OverlapIndex (OI), an Incremental Cluster Validity index for identifying the degree of overlap of data classes.
Project description
OverlapIndex (OI)
This package provides an implementation of the Overlap Index (OI), an incremental cluster validity index (iCVI) designed to quantify the degree of overlap between data classes or clusters. The OI is updated online, sample by sample or in batches, and is particularly suited for streaming, continual learning, and representation analysis.

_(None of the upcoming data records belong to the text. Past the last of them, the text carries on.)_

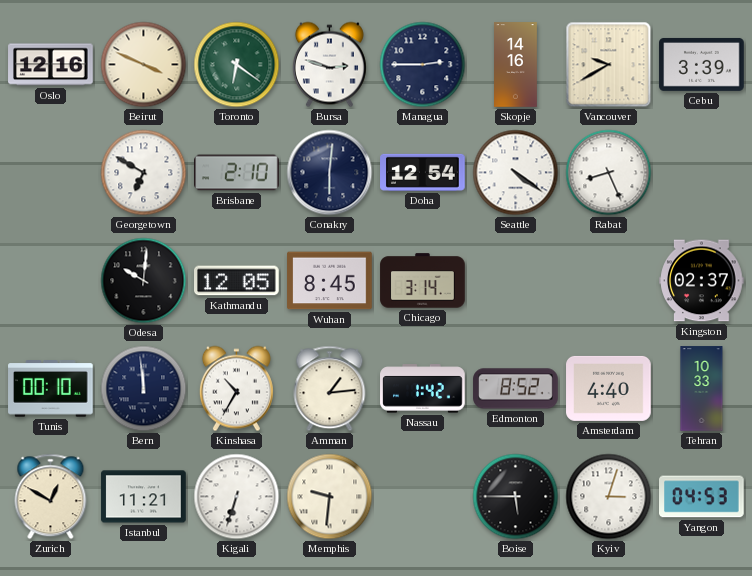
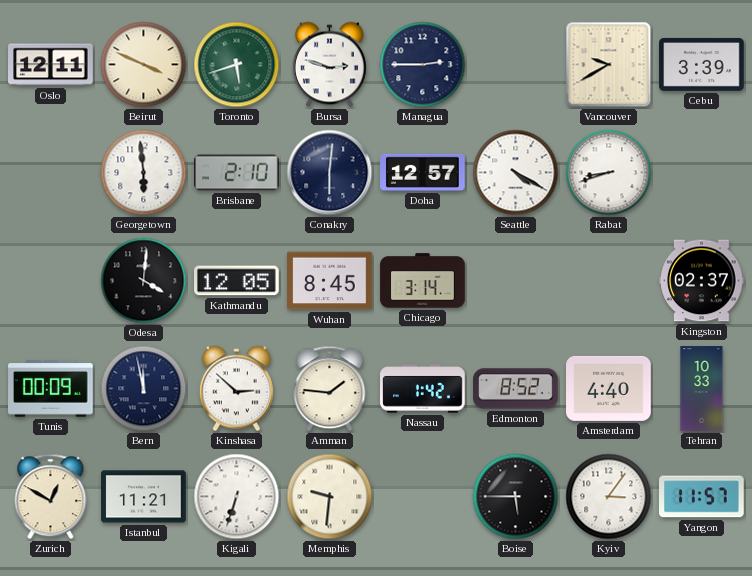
Oslo: 12:16 -> 12:11
Toronto: 6:21 -> 5:42
Skopje: 14:16 -> none
Georgetown: 6:50 -> 5:59
Doha: 12:54 -> 12:57
Seattle: 4:21 -> 4:20
Rabat: 8:26 -> 8:42
Odesa: 10:01 -> 4:01
Tunis: 00:10 -> 00:09
Bern: 11:59 -> 11:58
Kinshasa: 10:35 -> 2:52
Amman: 1:14 -> 1:46
Kyiv: 3:03 -> 3:06
Yangon: 04:53 -> 11:57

The implementation is built on ARTMAP-based clustering (Fuzzy ART or Hypersphere ART), leveraging the dynamic clustering properties of Adaptive Resonance Theory to track class overlap as new data (and classes) arrive.
Installation
To install OverlapIndex, simply use pip:
pip install overlapindex
Or to install directly from the most recent source:
pip install git+https://github.com/NiklasMelton/OverlapIndex.git@develop
Overview
The Overlap Index is bounded in the interval [0, 1] and has the following interpretation:
-
OI = 1.0
Indicates perfect class separation (no overlap). -
OI = 0.5
Indicates complete overlap between classes. -
OI < 0.5
Indicates a degenerate or pathological case in the data distribution.

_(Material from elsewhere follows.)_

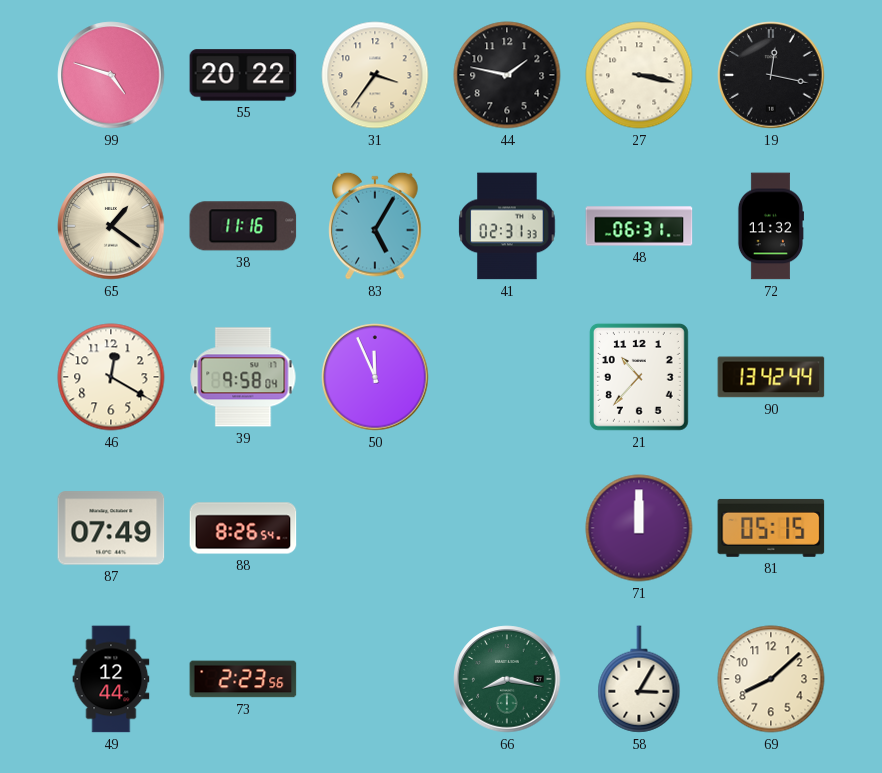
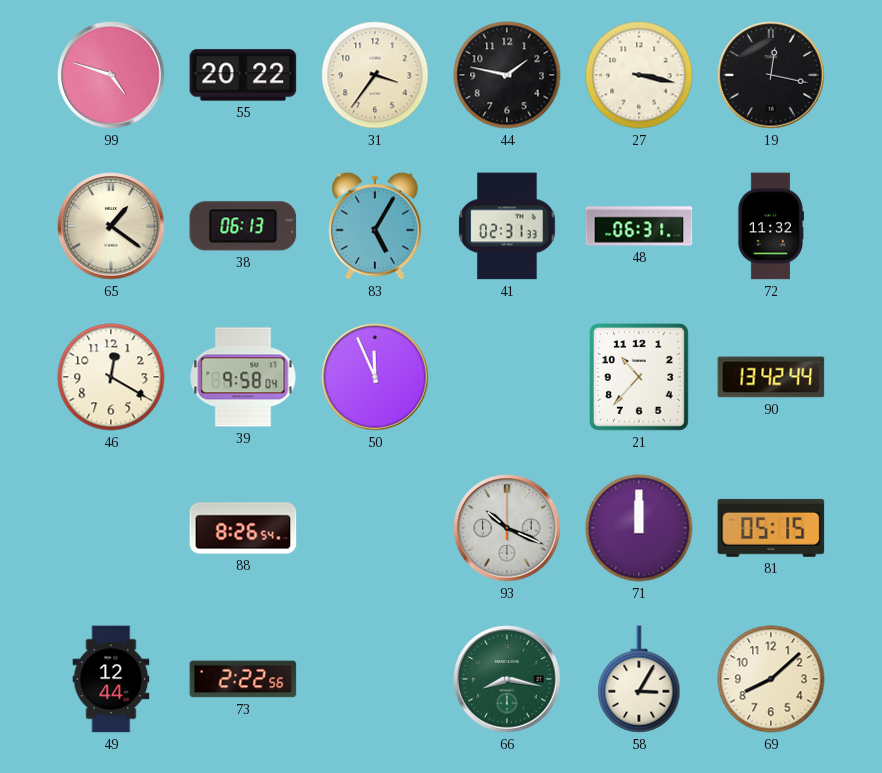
38: 11:16 -> 06:13
87: 07:49 -> none
93: none -> 10:19
73: 2:23 -> 2:22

The index is computed incrementally by tracking shared cluster activations between pairs of classes and aggregating class-wise overlap into a global measure.
Key Properties
-
Incremental / Online
Supports streaming updates viaadd_sampleand mini-batch updates viaadd_batch. New classes can be introduced at any time, enabling analysis of incremental learning scenarios. -
Label-Aware
Can be applied both to labeled raw data and to intermediate representations (e.g., neural network activations). -
Geometry-Agnostic
Works well on arbitrary geometric structures of data. No geometric constraints are assumed.
Typical Use Cases
The Overlap Index can be used in several settings:
-
Unsupervised clustering evaluation
As an iCVI, OI provides insight into the quality of a clustering partition as it evolves over time. -
Class separability analysis
Measures the degree of overlap in labeled datasets without requiring a classifier. -
Representation monitoring in deep learning
Tracks how class separation changes across layers or training epochs. -
Backbone evaluation for transfer learning
Compares feature extractors, where higher OI values indicate better class separation in the backbone embeddings.
Implementation Notes
- ART-based clustering is performed using
artlib’sFuzzyARTMAPorHypersphereARTMAP. - Inputs are complement coded, following standard ART practice.
- Overlap is estimated by monitoring shared best-matching units (BMUs) between class pairs.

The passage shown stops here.